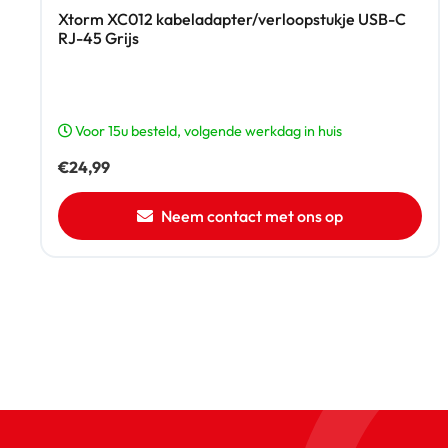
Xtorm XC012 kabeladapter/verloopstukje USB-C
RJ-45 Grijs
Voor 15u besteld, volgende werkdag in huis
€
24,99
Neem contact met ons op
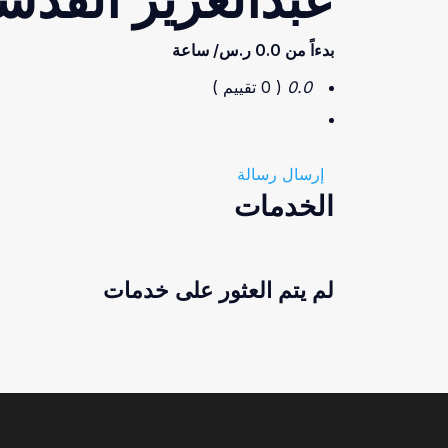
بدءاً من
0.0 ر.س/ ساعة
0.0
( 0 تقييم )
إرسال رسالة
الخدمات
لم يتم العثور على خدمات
————————
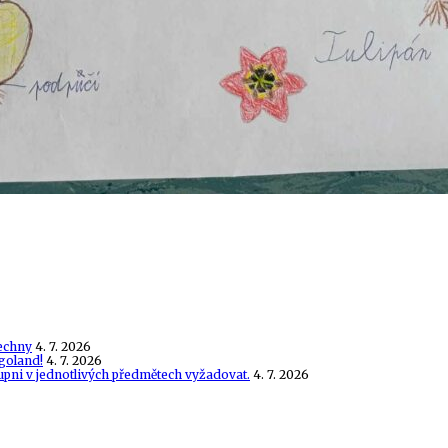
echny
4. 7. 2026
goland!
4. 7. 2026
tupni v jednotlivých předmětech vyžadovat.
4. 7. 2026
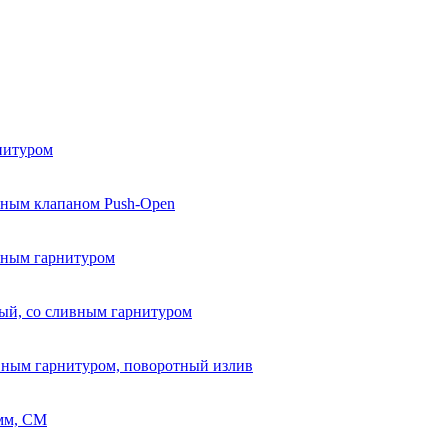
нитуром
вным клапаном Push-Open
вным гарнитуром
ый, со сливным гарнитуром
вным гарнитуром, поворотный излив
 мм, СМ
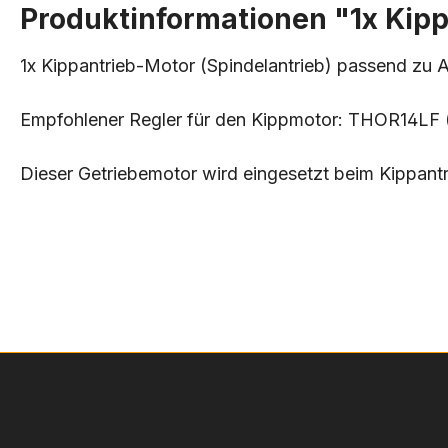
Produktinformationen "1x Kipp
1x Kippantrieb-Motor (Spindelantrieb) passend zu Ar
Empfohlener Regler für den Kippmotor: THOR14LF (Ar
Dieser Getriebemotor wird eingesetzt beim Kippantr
————————
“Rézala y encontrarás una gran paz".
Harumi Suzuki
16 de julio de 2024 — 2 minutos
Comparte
————————
#### Directions
Look through the material above and work out how many of its lines contain "гарнитуром". State the number only.

#### Solution for this task
3